ASSIGNMENT: Please take the records that follow and repeat exactly the lines starting with the line with "This screenshot has height=2576, width=153." and going on through the line with "Task: Click on the über uns".

EXTRACTED ENTRIES:
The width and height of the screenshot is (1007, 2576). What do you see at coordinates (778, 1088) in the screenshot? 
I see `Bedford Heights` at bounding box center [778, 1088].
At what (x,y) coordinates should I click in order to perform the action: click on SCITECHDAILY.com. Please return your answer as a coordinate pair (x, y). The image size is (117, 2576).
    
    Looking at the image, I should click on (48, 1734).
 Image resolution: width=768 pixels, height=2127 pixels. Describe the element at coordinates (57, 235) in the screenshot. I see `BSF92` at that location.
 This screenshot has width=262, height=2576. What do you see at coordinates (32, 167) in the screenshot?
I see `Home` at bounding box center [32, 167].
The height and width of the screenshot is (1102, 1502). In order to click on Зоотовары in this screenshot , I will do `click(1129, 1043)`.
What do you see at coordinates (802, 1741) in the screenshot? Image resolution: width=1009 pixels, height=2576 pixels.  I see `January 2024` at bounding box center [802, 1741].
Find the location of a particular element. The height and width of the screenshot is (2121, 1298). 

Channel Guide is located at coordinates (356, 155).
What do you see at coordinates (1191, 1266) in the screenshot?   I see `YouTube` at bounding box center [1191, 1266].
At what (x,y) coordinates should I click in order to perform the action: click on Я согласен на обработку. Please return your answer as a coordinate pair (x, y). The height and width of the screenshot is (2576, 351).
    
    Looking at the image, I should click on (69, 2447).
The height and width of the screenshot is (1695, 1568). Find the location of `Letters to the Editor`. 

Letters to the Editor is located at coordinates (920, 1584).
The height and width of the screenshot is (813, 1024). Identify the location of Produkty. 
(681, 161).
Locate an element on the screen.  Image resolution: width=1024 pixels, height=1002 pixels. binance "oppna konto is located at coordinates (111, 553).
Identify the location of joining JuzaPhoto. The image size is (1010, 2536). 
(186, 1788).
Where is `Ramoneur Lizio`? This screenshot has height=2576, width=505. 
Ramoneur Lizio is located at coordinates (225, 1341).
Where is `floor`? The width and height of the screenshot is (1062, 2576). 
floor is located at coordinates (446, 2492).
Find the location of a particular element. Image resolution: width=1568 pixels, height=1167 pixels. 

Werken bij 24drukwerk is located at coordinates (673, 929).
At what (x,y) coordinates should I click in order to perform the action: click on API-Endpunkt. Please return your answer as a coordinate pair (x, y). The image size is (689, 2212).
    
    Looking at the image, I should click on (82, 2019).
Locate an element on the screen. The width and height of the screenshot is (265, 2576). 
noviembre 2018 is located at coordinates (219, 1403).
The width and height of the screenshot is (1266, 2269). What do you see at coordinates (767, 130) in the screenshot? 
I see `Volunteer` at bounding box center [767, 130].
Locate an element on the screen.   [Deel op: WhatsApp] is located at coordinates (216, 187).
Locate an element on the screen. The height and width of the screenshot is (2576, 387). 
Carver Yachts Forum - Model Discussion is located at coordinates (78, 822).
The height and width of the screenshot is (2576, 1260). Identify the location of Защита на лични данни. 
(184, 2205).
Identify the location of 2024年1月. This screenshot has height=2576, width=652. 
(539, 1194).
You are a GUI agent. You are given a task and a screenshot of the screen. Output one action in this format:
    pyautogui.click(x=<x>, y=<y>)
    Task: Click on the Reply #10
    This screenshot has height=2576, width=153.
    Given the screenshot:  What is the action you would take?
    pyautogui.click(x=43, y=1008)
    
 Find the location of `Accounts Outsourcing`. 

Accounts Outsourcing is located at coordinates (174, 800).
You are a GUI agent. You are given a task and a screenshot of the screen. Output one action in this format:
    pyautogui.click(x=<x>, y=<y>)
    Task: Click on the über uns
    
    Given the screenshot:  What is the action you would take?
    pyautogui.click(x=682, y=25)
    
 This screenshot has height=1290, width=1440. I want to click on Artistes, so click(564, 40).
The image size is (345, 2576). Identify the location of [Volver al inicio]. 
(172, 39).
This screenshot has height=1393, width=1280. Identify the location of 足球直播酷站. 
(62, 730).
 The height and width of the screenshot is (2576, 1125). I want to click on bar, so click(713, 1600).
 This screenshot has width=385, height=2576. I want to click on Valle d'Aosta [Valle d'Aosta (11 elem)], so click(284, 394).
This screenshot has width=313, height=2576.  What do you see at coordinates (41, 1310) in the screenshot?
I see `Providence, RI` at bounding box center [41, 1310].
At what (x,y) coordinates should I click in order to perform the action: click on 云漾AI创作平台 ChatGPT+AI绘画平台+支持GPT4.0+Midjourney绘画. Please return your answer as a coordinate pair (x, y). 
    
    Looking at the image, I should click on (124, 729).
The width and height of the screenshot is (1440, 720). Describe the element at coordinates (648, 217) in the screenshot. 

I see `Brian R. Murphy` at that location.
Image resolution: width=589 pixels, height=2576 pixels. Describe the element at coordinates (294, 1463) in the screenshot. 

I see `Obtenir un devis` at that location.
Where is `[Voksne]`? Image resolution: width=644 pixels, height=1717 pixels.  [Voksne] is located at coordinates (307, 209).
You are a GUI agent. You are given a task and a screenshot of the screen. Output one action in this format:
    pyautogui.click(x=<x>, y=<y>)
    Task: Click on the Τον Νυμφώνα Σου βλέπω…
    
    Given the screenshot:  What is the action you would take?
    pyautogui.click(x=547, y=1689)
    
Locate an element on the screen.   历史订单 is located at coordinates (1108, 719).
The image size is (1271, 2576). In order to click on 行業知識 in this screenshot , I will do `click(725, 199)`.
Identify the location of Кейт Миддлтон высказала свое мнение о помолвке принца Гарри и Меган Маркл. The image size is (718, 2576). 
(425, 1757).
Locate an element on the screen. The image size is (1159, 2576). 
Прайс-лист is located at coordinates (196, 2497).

FINISHED EXERCISE:
    This screenshot has height=2576, width=153.
    Given the screenshot:  What is the action you would take?
    pyautogui.click(x=43, y=1008)
    
 Find the location of `Accounts Outsourcing`. 

Accounts Outsourcing is located at coordinates (174, 800).
You are a GUI agent. You are given a task and a screenshot of the screen. Output one action in this format:
    pyautogui.click(x=<x>, y=<y>)
    Task: Click on the über uns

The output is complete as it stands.